(Stored items)
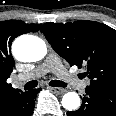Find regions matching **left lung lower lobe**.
I'll return each instance as SVG.
<instances>
[{
	"label": "left lung lower lobe",
	"instance_id": "0a47b994",
	"mask_svg": "<svg viewBox=\"0 0 116 116\" xmlns=\"http://www.w3.org/2000/svg\"><path fill=\"white\" fill-rule=\"evenodd\" d=\"M81 107L67 116H116V90L87 86Z\"/></svg>",
	"mask_w": 116,
	"mask_h": 116
}]
</instances>
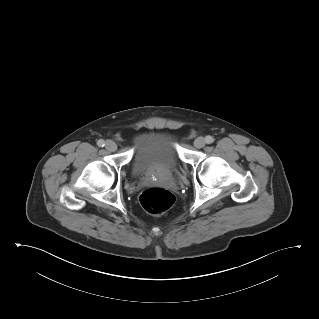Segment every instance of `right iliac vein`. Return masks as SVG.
<instances>
[{
  "label": "right iliac vein",
  "mask_w": 319,
  "mask_h": 319,
  "mask_svg": "<svg viewBox=\"0 0 319 319\" xmlns=\"http://www.w3.org/2000/svg\"><path fill=\"white\" fill-rule=\"evenodd\" d=\"M105 147L108 151H115L117 149V144L112 140H108Z\"/></svg>",
  "instance_id": "obj_1"
}]
</instances>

* Exercise
Output exactly the lines from the one that has "Segment every instance" through the end of the data. Do not include pictures.

* Output for this exercise
Segment every instance of `right iliac vein`. Return masks as SVG.
<instances>
[{
  "label": "right iliac vein",
  "mask_w": 319,
  "mask_h": 319,
  "mask_svg": "<svg viewBox=\"0 0 319 319\" xmlns=\"http://www.w3.org/2000/svg\"><path fill=\"white\" fill-rule=\"evenodd\" d=\"M105 147L108 151H115L117 149V144L112 140H108Z\"/></svg>",
  "instance_id": "obj_1"
}]
</instances>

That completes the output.